Only One Thing

As Jesus and his disciples were on their way, he came to a village where a woman named Martha opened her home to him. She had a sister called Mary, who sat at the Lord’s feet listening to what he said. But Martha was distracted by all the preparations that had to be made. She came to him and asked, “Lord, don’t you care that my sister has left me to do the work by myself? Tell her to help me!”

“Martha, Martha,” the Lord answered, “you are worried and upset about many things, but few things are needed—or indeed only one. Mary has chosen what is better, and it will not be taken away from her.”

Luke 10:38-42

After reading this story, take a moment to sit back and imagine…

Years have gone by; Mary and Martha have grown old. One day, Mary takes her grandchildren to Martha’s house for lunch. After lunch, they move out to the patio. It’s a nice sunny day, the birds are singing in the trees, and Mary begins to tell the grandchildren the story about the day that Jesus came to visit. She pauses to take a sip of her lemonade, and one of the grandchildren, a precocious seven-year-old asks Martha what she was doing when Jesus came to visit.

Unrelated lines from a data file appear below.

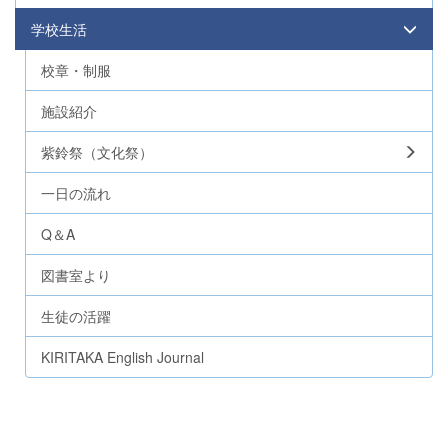
学校生活
校章・制服
施設紹介
紫鈴祭（文化祭）
一日の流れ
Q＆A
図書室より
生徒の活躍
KIRITAKA English Journal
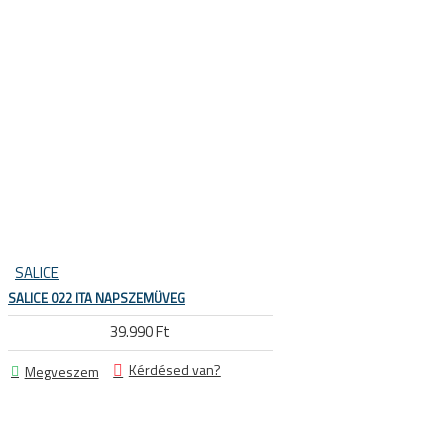
Sí és snowboard sisakok
Sí és snowboard szemüvegek
SALICE
E SÖTÉTEDŐ NAPSZEMÜVEGEK
SALICE 022 ITA NAPSZEMÜVEG
39.990 Ft
Kérdésed van?
Megveszem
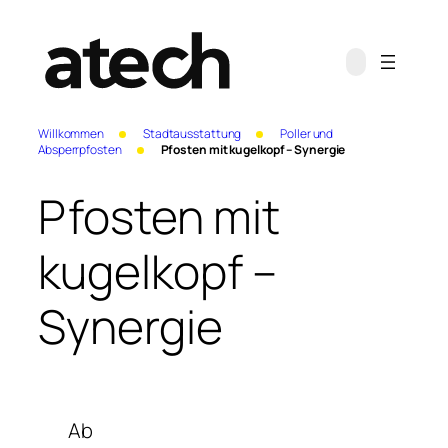
Willkommen
Stadtausstattung
Poller und
Absperrpfosten
Pfosten mit kugelkopf – Synergie
Pfosten mit
kugelkopf –
Synergie
Ab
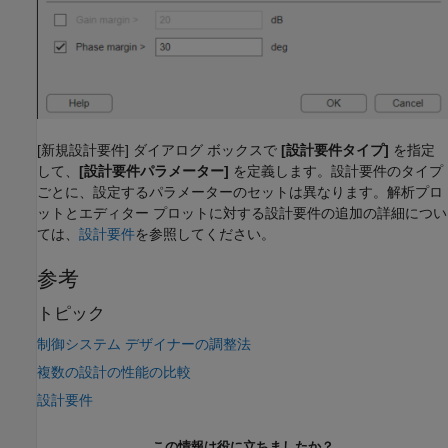
[新規設計要件] ダイアログ ボックスで
[設計要件タイプ]
を指定
して、
[設計要件パラメーター]
を定義します。設計要件のタイプ
ごとに、設定するパラメーターのセットは異なります。解析プロ
ットとエディター プロットに対する設計要件の追加の詳細につい
ては、
設計要件
を参照してください。
参考
トピック
制御システム デザイナーの調整法
複数の設計の性能の比較
設計要件
この情報は役に立ちましたか？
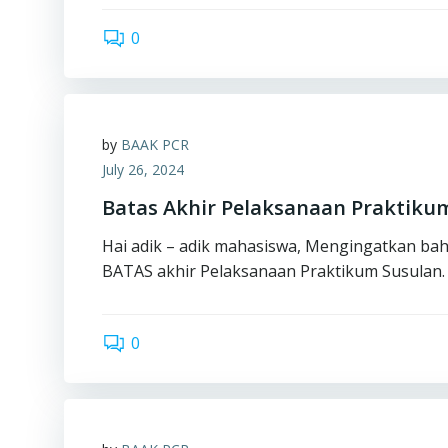
0
by
BAAK PCR
July 26, 2024
Batas Akhir Pelaksanaan Praktiku
Hai adik – adik mahasiswa, Mengingatkan bahw
BATAS akhir Pelaksanaan Praktikum Susulan. 
0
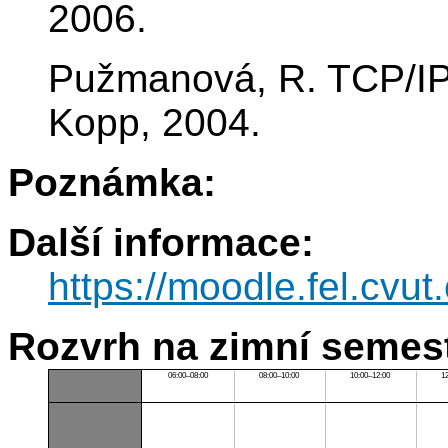
2006.
Pužmanová, R. TCP/IP 
Kopp, 2004.
Poznámka:
Další informace:
https://moodle.fel.cv
Rozvrh na zimní semest
06:00–08:00
08:00–10:00
10:00–12:00
1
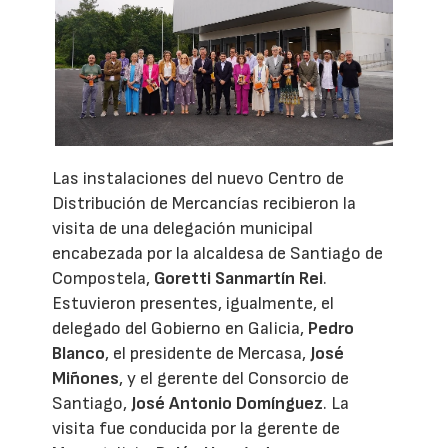
Las instalaciones del nuevo Centro de
Distribución de Mercancías recibieron la
visita de una delegación municipal
encabezada por la alcaldesa de Santiago de
Compostela,
Goretti Sanmartín Rei
.
Estuvieron presentes, igualmente, el
delegado del Gobierno en Galicia,
Pedro
Blanco
, el presidente de Mercasa,
José
Miñones
, y el gerente del Consorcio de
Santiago,
José Antonio Domínguez
. La
visita fue conducida por la gerente de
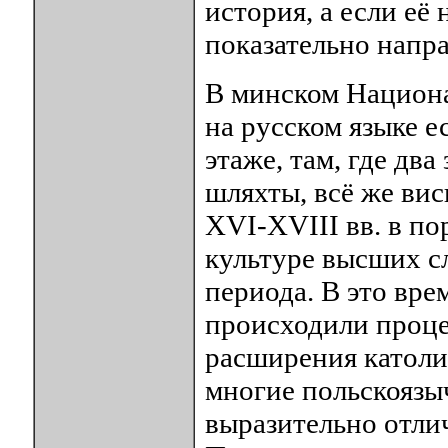
история, а если её
показательно напр
В минском Национа
на русском языке е
этаже, там, где дв
шляхты, всё же вис
XVI-XVIII вв. в по
культуре высших с
периода. В это вре
происходили проце
расширения католи
многие польскоязы
выразительно отли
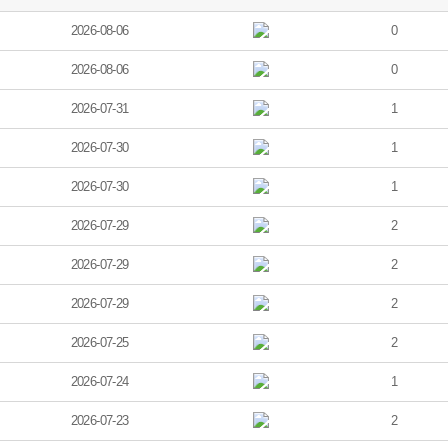
2026-08-06
0
2026-08-06
0
2026-07-31
1
2026-07-30
1
2026-07-30
1
2026-07-29
2
2026-07-29
2
2026-07-29
2
2026-07-25
2
2026-07-24
1
2026-07-23
2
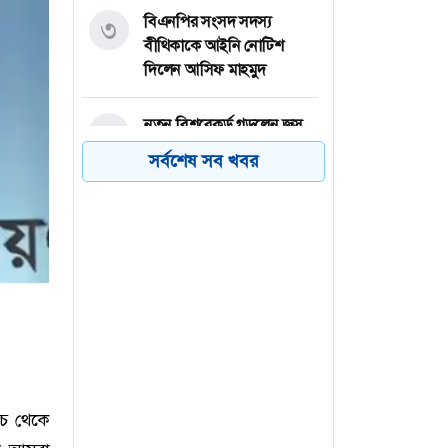
বিএনপির সংসদ সদস্য
৩
বীথিকাকে আইনি নোটিশ
দিলেন আসিফ মাহমুদ
নতুন বিশ্বরেকর্ড গড়লেন জস
৪
বাটলার
সর্বশেষ সব খবর
তেজগাঁওয়ে বিশেষ অভিযানে
৫
গ্রেফতার ৫৬
ভিসা নিয়ে যুক্তরাষ্ট্রের নতুন
৬
নীতিমালা
চে থেকে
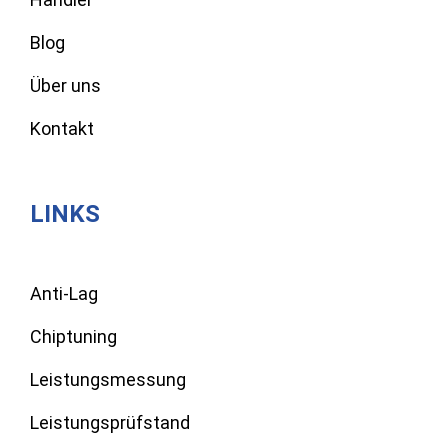
Blog
Über uns
Kontakt
LINKS
Anti-Lag
Chiptuning
Leistungsmessung
Leistungsprüfstand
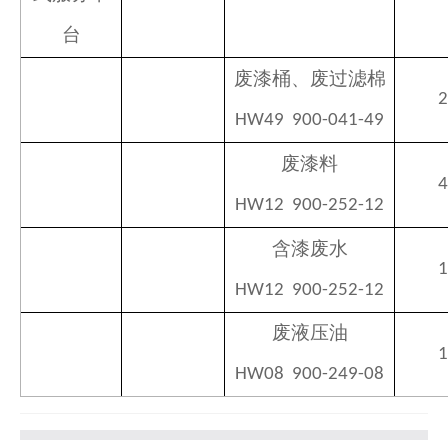
台
废漆桶、废过滤棉
2
HW49
900-041-49
废漆料
4
HW12
900-252-12
含漆废水
1
HW12
900-252-12
废液压油
1
HW08
900-249-08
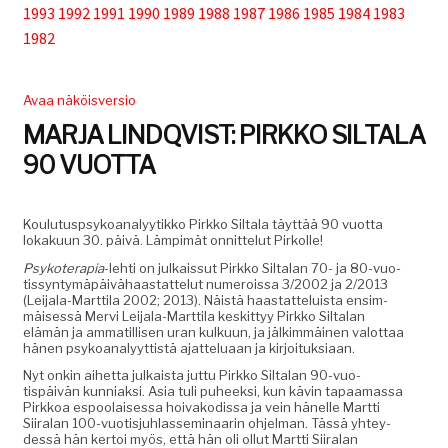
1993
1992
1991
1990
1989
1988
1987
1986
1985
1984
1983
Tuki
1982
Tilaa lehti
Avaa näköisversio
MARJA LINDQVIST: PIRKKO SILTALA
90 VUOTTA
Sisällysluettelot
Koulu­tusp­syko­ana­lyytikko Pirkko Sil­ta­la täyt­tää 90 vuot­ta
lokaku­un 30. päivä. Lämpimät onnit­te­lut Pirkolle!
Kirjaudu sisään
Psykoter­apia
-lehti on julkaissut Pirkko Sil­ta­lan 70- ja 80-vuo­
tis­syn­tymäpäivähaas­tat­te­lut numerois­sa 3/2002 ja 2/2013
(Lei­jala-Mart­ti­la 2002; 2013). Näistä haas­tat­teluista ensim­
mäisessä Mervi Lei­jala-Mart­ti­la keskit­tyy Pirkko Sil­ta­lan
elämän ja ammatil­lisen uran kulku­un, ja jälkim­mäi­nen val­ot­taa
hänen psyko­ana­lyyt­tistä ajat­telu­aan ja kirjoituksiaan.
Nyt onkin aihet­ta julka­ista jut­tu Pirkko Sil­ta­lan 90-vuo­
tispäivän kun­ni­ak­si. Asia tuli puheek­si, kun kävin tapaa­mas­sa
Pirkkoa espoolaises­sa hoivakodis­sa ja vein hänelle Mart­ti
Siiralan 100-vuo­tisjuh­lassem­i­naarin ohjel­man. Tässä yhtey­
dessä hän ker­toi myös, että hän oli ollut Mart­ti Siiralan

“I barely saw Him; I spent the whole time in the kitchen.”

It would appear from Luke’s narrative that this little scenario would be just about right. What I like about this little aside from the larger narrative, is that it is so true to life. Mary is spellbound at the feet of Jesus, Martha is getting irritated because she’s the only one doing any work, and there’s so much to be done. Let’s see, Jesus was there, so there’s a really good chance that His disciples are there as well, and who knows maybe others too. They will need to be fed. If they are staying over, the guest room must be made ready… or wherever they would be sleeping. Martha is being hospitable, practical. Mary? Well she’s just sitting around!

Yet when Martha mentions this to Jesus, He sees that Mary has made the better choice, for she has chosen to remain in the presence of the Son of God, while Martha is so consumed by the cares of regular earthly life, that she is missing a chance to sit in His presence and soak in His Word.

Yes, this is so true to life.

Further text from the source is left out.